Golden Chick Menu Prices 2020 – Just Released..

The Golden Chick Story began in Central Texas within the late 1960’s when the concept was created by a former employee of a chicken franchise who believed there had to be a much better way to run a franchise system. The delicious chicken, created by the development of secret marination and batter mixes, attracted franchise inquires, and by the time the founder sold the chain in 1982, it had grown to 39 restaurants.

In March 1989, Golden Chick Locations was purchased by a good investment group whose involvement was strongly backed up by the Golden Fried Chicken franchise community. Since that time, the chain has experienced steady growth with new restaurants opening through the region, bringing the chain-wide total to over 150 stores.

In September, 1993, the company introduced exciting new enhancements for the Golden Fried Chicken menu as well since the restaurant appearance and therefore was created Golden Chick, an idea positioned to propel the Golden chain in to the future. As of 1996, brand new stores were called Golden Chick.

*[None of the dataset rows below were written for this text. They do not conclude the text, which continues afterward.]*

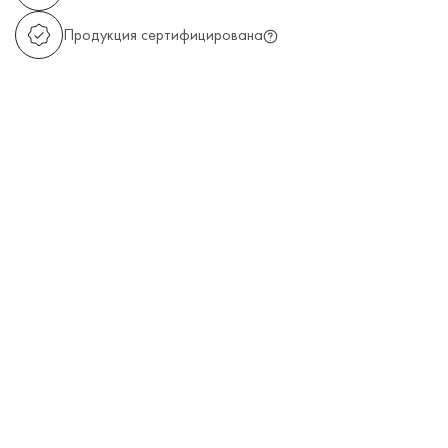
Продукция сертифицирована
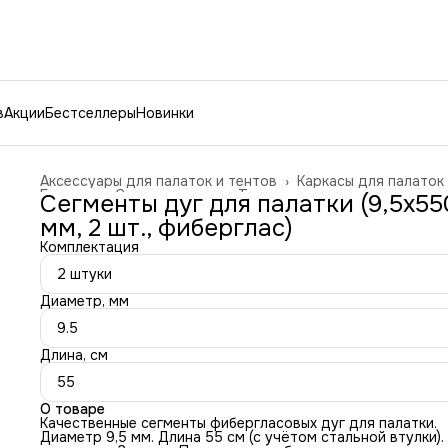
в
Акции
Бестселлеры
Новинки
Аксессуары для палаток и тентов
›
Каркасы для палаток
Главная
›
Спорт и отдых
›
Туризм и отдых на природе
›
Сегменты дуг для палатки (9,5х55
мм, 2 шт., фиберглас)
Комплектация
2 штуки
Диаметр, мм
9.5
Длина, см
55
О товаре
Качественные сегменты фибергласовых дуг для палатки.
Диаметр 9,5 мм. Длина 55 см (с учётом стальной втулки).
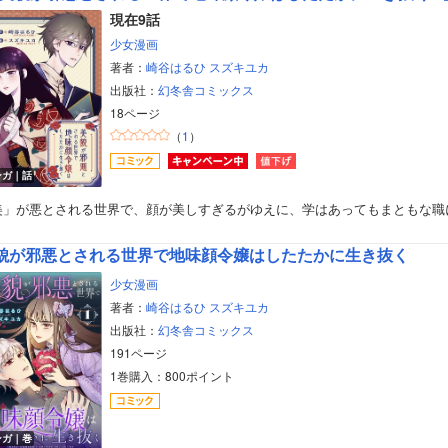
現在9話
少女漫画
著者：
崎谷はるひ
スズキユカ
出版社：
幻冬舎コミックス
18ページ
（
1
）
ンガ｜話
美」が悪とされる世界で、顔が美しすぎるがゆえに、学はあってもまともな職
貌が邪悪とされる世界で地味顔令嬢はしたたかに生き抜く
少女漫画
著者：
崎谷はるひ
スズキユカ
出版社：
幻冬舎コミックス
191ページ
1巻購入：800ポイント
ンガ｜巻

It’s been 50 plus years considering that the first Golden Fried Chicken opened in San Marcos, Texas. We feature the best fried chicken, our Original but still the Best™ Golden Tenders, Golden Roast, salads, as well as the best sides in the business. We invite one to visit and enjoy Golden Chick today.

A Tender Story – It happened over thirty years ago – The Original Golden Tender™ came to be. We started making use of the whole chicken tenderloin (the filet mignon of chicken) to make our Original Golden Tenders™. To guarantee great, fresh taste, we marinate our tenderloins, hand-batter and cook those to a delicious golden perfection. Since 1985 the Big Guys have tried to copy us…and they’re still hoping to get it right. The Initial Golden Tender.™ When you Taste the very best…You’ll Ignore the Rest!

Golden Chick was actually a mostly sleepy chain when Mark Parmerlee bought the company in 1989 and, frankly, was still pretty sleepy in the years after that, too. “There was a time when having five openings per year was a good year,” he stated.

But all that changed this year when Slim Chickens Sunday Hours reimaged its restaurants and added a new menu that included things like chicken salad and roast chicken to select the chain’s fried chicken and chicken strips.

The alterations “helped us become more contemporary,” he stated. They also proved to be a big dose of growth serum, as the chain continues to grow substantially in the years since.

“I’ve never seen much like this,” Parmerlee said. “I’ve seen a remodel or reimage provide a pop for a year, maybe two. That one we were up on high on up-significant increases for approximately four years. We went from doing a handful of unit nxcqek annually to double digits. We’ve been doing that now. And along the way we got increases in average unit volumes.